Q舌下免疫療法と、薬物療法(対症療法)との違いは?
A薬物療法(対症療法)は、ヒスタミンなどの症状を引き起こす物質の働きや鼻の炎症を抑え、症状の緩和を目的としています。
一方、アレルゲン免疫療法は、身体を少しずつアレルゲンに慣れさせることで、症状を軽減し、根本的な体質の改善が期待できる治療方法です。
スギ花粉症の場合はスギ花粉のアレルゲンを、ダニアレルギー性鼻炎ではダニのアレルゲンを含む薬剤を使用して治療を行います。
Qいつから始められるの?
Aスギ花粉症の場合、スギ花粉が飛散している期間中は新たに治療を始めることができません。

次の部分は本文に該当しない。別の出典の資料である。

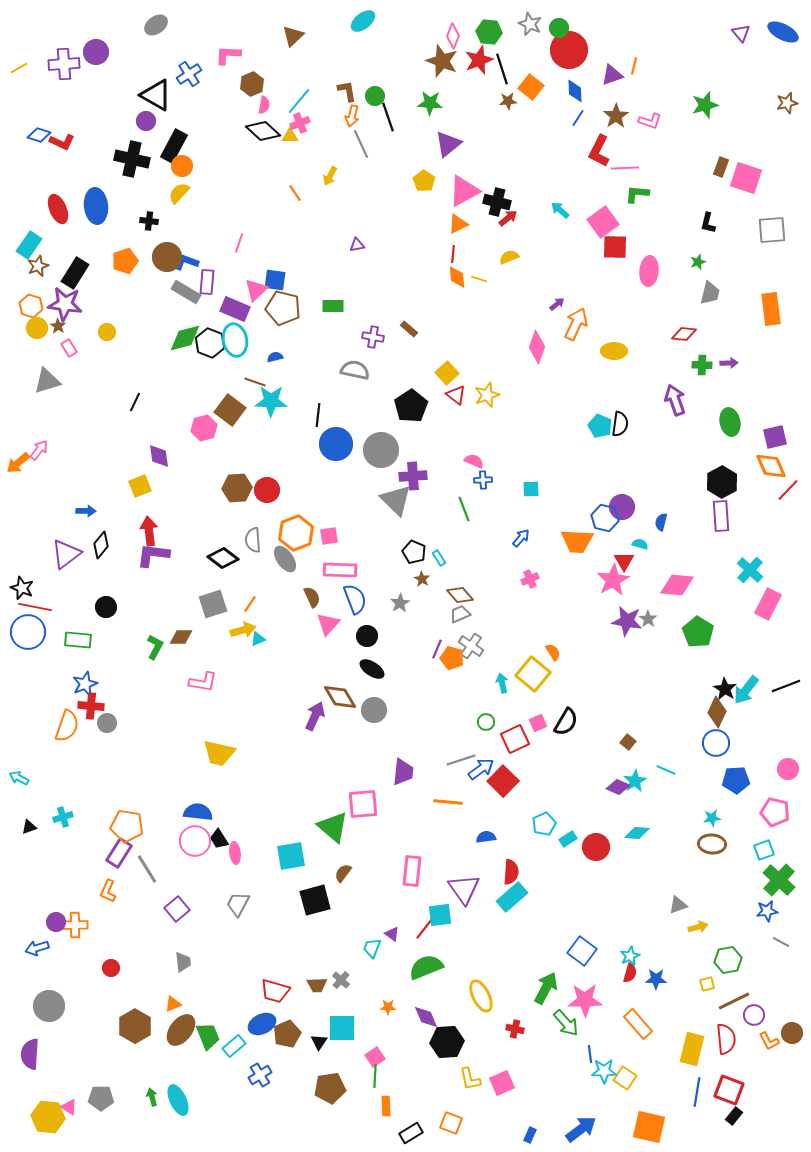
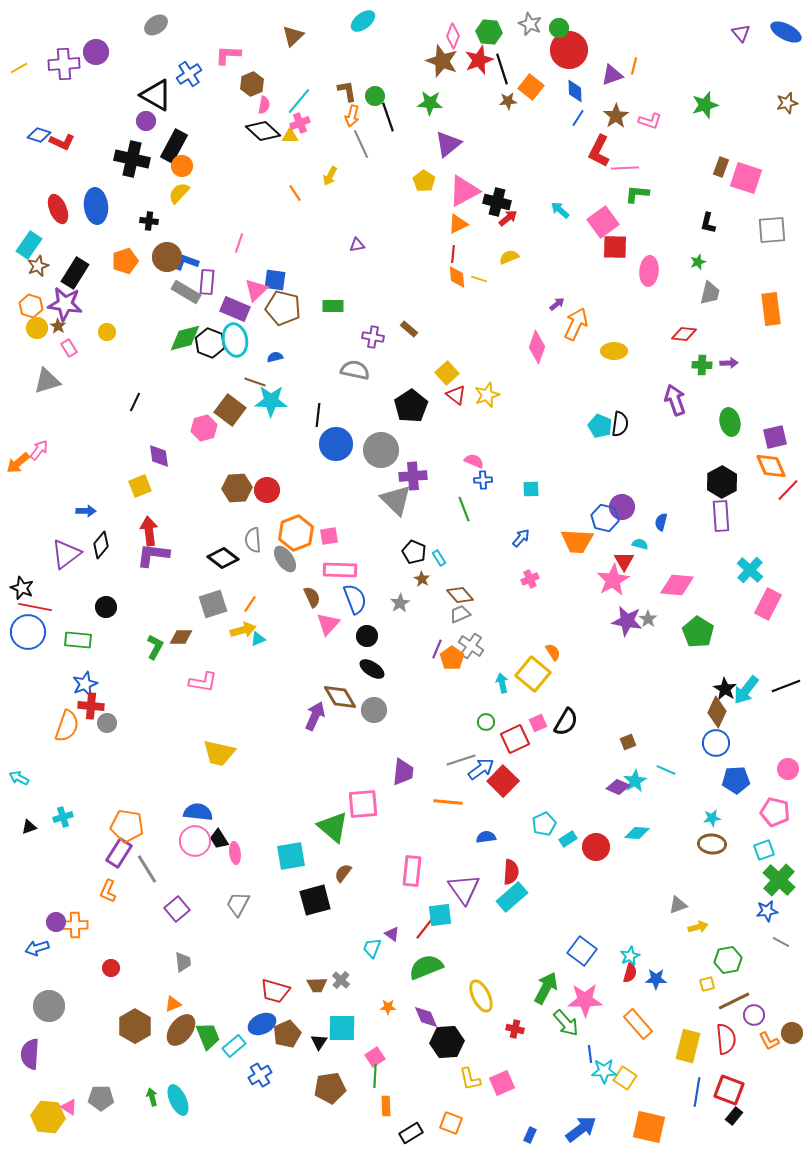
blue ellipse at (783, 32): moved 3 px right
orange pentagon at (452, 658): rotated 20 degrees clockwise
brown square at (628, 742): rotated 28 degrees clockwise
yellow rectangle at (692, 1049): moved 4 px left, 3 px up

スギ花粉はこの病気のアレルゲンであり、飛散時期には身体の反応が特に敏感になっているためです。
そのため、スギ花粉が飛んでいない6月から12月に治療を開始します。治療の開始時期については、医師とよく相談してください。一方で、ダニアレルギー性鼻炎の治療は、季節を問わずいつでも始めることが可能です。
Qどれくらい治療するの?
A少しずつアレルゲン(スギ花粉やダニ)を投与し、身体をアレルゲン(スギ花粉やダニ)に慣らすことからはじめ、数年にわたり継続して服用します。(3年以上推奨)
そのため、定期的な受診が重要です。
Q効果はどれくらいであらわれるの?
A正しい治療が行われれば、スギ花粉症の場合は初めての花粉飛散シーズンから効果が期待できます。
ダニアレルギー性鼻炎では、治療開始後数ヵ月で改善が見られることが多いです。さらに、年単位で治療を続けることで、より高い効果を得られると考えられています。長期間の適切な治療により、アレルギー症状の改善や治療終了後も長く症状を抑える効果が期待できるほか、症状が完全に消えない場合でも症状の軽減や薬の使用量を減らすことが可能です。
Q気をつけることは?
Aアレルゲンを投与することから、服用後にアレルギー反応が起こる恐れがあり、まれに強いアレルギー症状が発現する恐れがあります。
Q子どもや、お年寄りも治療できるの?
Aスギ花粉やダニの舌下錠は、5歳以上のお子さまに対して治療が可能です。
一方、65歳以上の高齢の方については、免疫療法の効果が十分に現れにくいとの報告もあるため、治療を開始する前に医師と相談し、適切かどうかを判断しています。